Q&A's

I would like some advice/clarification regards “Works in Fat” competition class. I am aware that there is a stipulation on the maximum size of the exhibit (usually 2’6” sq) however there are no guidelines as to the minimum size of an exhibit. At an exhibition recently there was some disagreement between competitor and judges as to what constitutes an acceptable size of exhibit. I would appreciate your comments.

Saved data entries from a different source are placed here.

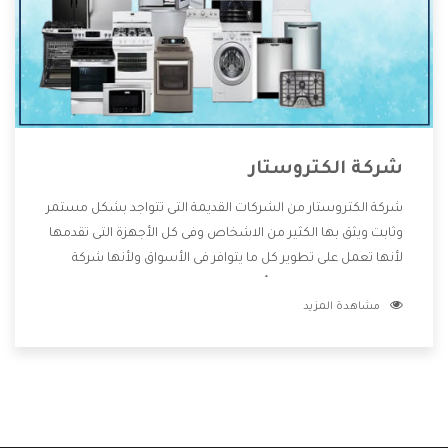
شركة الكتروستار
شركة الكتروستار من الشركات القديمة التى تتواجد بشكل مستمر
وثابت ويثق بها الكثير من الاشخاص وفى كل الأجهزة التى تقدمها
لأنها تعمل على تطوير كل ما يتوافر فى الأسواق ولأنها شركة
معروفة تهتم جدا بتوفير أفضل خدمات ما بعد البيع مع المنتجات
مشاهدة المزيد
وتقدم للعملاء أقوى العروض والخصومات التى تسهل على
المستهلك الاستمتاع بشراء جميع ما نقدمه لكم معنا هتجد كل
ما هو جديد وأفضل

I think the key is that the medium of Fat is used for a centre piece! So it should be a suitable size to enhance a buffet presentation. If it is too small it will be perceived as not being a centre piece even though you could argue that as part of a small buffet it could be. The size specification is there for a reason to guide you to the size they are looking for always try to use as much of the space available. The medium is better used on a larger scale, small can be detailed however If it is one colour piece you rely heavily on the natural shadows to give the piece movement and depth in 3d when its to small it can look a bit 1 dimensional. When choosing a subject I would look for movement not to static. Whilst things like busts have won gold in the past they have to be perfect as a representation. Keep the proportions life like or go completely abstract or cartoon for example. If you wish to work in a small scale then pastilage is the correct medium.

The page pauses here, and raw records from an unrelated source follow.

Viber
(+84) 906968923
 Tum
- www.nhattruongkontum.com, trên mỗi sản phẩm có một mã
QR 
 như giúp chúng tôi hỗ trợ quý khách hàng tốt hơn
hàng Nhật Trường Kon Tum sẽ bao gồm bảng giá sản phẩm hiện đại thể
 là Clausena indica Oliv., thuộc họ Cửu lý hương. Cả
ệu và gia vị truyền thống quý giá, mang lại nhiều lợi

I have competed in Wessex salon, hotelympia and hospitality which I have come away with medals but I would like to try the bigger events like the world cup how would i get to that stage?

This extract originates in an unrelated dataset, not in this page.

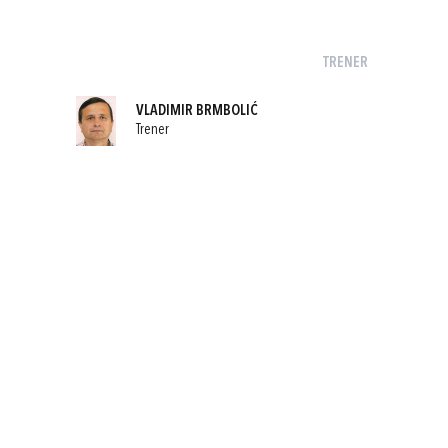
TRENER
VLADIMIR BRMBOLIĆ
Trener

The International competition scene which encompasses the World cup and Olympics involves primarily cold work to an extremely high level. The way to get involved is to in the first instance express an interest and hopefully get selected as a support member to a team, however there are always financial restrictions on any team which limits a the amount of people that they can take. Alternatively pay to go to the event yourself to do an individual entry or just to support the team. Secondly compete in Cold categories in the national events such as Wessex, Hotelympia, Hospitality and mini major series and be spotted for Gold achievements at such events this is the level you will require as a starting point for international competitions. The world cup and Olympics are a feast of culinary displays and artistry with little hot cookery other than the National teams.
I’m in experienced in competitions and working as commis in a small restaurant and Hotelympia seems a bit to high level for me where do I start my competition experience?
If you are inexperienced in competitions the best route to take is to enter local salons at a novice level. The Major Mini series is and ideal level to start off at the details are on the Craft Guild of Chefs website under the competition page. There are two more this season on 16th May 2008 Venue Henley on Thames College and 11th June 2008 at Westminster Kingsway College. The competition schedule and classes and detai are all on the website. The Wessex Salon in March at The Bournemouth International Centre is also a good competition.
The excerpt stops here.